0
0
MlopsHow-ToBeginner · 3 min read

How to Use Stacking Classifier in sklearn with Python

Use StackingClassifier from sklearn.ensemble to combine several base models and a final estimator that learns from their outputs. Define base models in a list of tuples, set a final estimator, then fit and predict like any sklearn model.
📐

Syntax

The StackingClassifier is initialized with a list of base estimators and a final estimator. You fit it on training data and use it to predict new data.

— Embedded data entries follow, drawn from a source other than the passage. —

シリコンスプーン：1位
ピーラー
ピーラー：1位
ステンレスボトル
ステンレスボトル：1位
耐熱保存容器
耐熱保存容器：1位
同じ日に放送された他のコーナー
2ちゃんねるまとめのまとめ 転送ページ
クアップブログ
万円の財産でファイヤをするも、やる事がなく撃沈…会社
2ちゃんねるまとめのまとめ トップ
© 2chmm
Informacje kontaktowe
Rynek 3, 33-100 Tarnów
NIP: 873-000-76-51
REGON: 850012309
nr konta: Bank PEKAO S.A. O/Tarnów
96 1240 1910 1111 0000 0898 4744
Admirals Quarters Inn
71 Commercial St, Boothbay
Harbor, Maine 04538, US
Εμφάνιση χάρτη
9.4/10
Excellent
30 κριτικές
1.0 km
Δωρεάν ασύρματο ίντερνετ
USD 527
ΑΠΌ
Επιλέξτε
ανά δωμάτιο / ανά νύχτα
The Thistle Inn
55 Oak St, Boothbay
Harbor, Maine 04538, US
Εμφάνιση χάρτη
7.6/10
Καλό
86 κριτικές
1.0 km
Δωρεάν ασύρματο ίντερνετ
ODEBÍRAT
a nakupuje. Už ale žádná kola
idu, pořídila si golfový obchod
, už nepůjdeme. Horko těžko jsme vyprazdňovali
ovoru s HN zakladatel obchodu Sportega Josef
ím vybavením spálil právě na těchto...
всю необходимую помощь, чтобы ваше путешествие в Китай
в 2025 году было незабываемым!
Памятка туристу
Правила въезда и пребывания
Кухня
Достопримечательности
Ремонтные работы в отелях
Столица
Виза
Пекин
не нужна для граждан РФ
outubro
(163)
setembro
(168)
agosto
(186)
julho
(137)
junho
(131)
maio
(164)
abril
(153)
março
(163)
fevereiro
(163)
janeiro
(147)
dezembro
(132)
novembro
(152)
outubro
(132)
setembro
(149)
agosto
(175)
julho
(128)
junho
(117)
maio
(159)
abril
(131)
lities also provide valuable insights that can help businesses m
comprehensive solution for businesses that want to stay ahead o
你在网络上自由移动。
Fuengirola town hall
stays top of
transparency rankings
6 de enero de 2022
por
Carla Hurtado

  • estimators: List of tuples with a name and a model (e.g., [('lr', LogisticRegression()), ('rf', RandomForestClassifier())])
  • final_estimator: The model that learns from base models' outputs (default is LogisticRegression)
  • fit(X, y): Train the stacking model on features X and labels y
  • predict(X): Predict labels for new data X
python
from sklearn.ensemble import StackingClassifier
from sklearn.linear_model import LogisticRegression
from sklearn.tree import DecisionTreeClassifier
from sklearn.svm import SVC

estimators = [
    ('dt', DecisionTreeClassifier()),
    ('svm', SVC(probability=True))
]

stacking_clf = StackingClassifier(
    estimators=estimators,
    final_estimator=LogisticRegression()
)

stacking_clf.fit(X_train, y_train)
predictions = stacking_clf.predict(X_test)
💻

Example

This example shows how to use StackingClassifier with three base models and a logistic regression as the final estimator on the Iris dataset. It trains the model and prints the accuracy on test data.

python
from sklearn.datasets import load_iris
from sklearn.model_selection import train_test_split
from sklearn.ensemble import StackingClassifier
from sklearn.linear_model import LogisticRegression
from sklearn.tree import DecisionTreeClassifier
from sklearn.svm import SVC
from sklearn.metrics import accuracy_score

# Load data
iris = load_iris()
X, y = iris.data, iris.target

# Split data
X_train, X_test, y_train, y_test = train_test_split(X, y, test_size=0.3, random_state=42)

# Define base models
estimators = [
    ('dt', DecisionTreeClassifier(random_state=42)),
    ('svm', SVC(probability=True, random_state=42))
]

# Create stacking classifier
stacking_clf = StackingClassifier(
    estimators=estimators,
    final_estimator=LogisticRegression()
)

# Train
stacking_clf.fit(X_train, y_train)

# Predict
y_pred = stacking_clf.predict(X_test)

# Accuracy
accuracy = accuracy_score(y_test, y_pred)
print(f"Stacking Classifier Accuracy: {accuracy:.2f}")
Output
Stacking Classifier Accuracy: 0.98
⚠️

Common Pitfalls

  • Not setting probability=True for base models like SVC: The stacking classifier needs probabilities from base models, so forgetting this causes errors.
  • Using incompatible models: Base models must support fit and predict methods.
  • Ignoring data splits: Always split data into train and test to evaluate stacking properly.
  • Overfitting final estimator: Use cross-validation or tune hyperparameters to avoid overfitting.
python
from sklearn.svm import SVC

# Wrong: SVC without probability=True
wrong_svc = SVC()

# This will cause an error when used in StackingClassifier

# Right way:
right_svc = SVC(probability=True)
📊

Quick Reference

Remember these key points when using StackingClassifier:

  • Base models list: estimators=[('name', model), ...]
  • Final estimator: model that learns from base models' outputs
  • Set probability=True for base models that need it (e.g., SVC)
  • Use fit and predict like other sklearn models
  • Evaluate with train/test split or cross-validation

Key Takeaways

Use StackingClassifier to combine multiple models for improved prediction.
Always set probability=True for base models that require it, like SVC.
Define base estimators as a list of (name, model) tuples.
Fit the stacking model on training data and predict on new data.
Evaluate performance with proper train/test splits to avoid overfitting.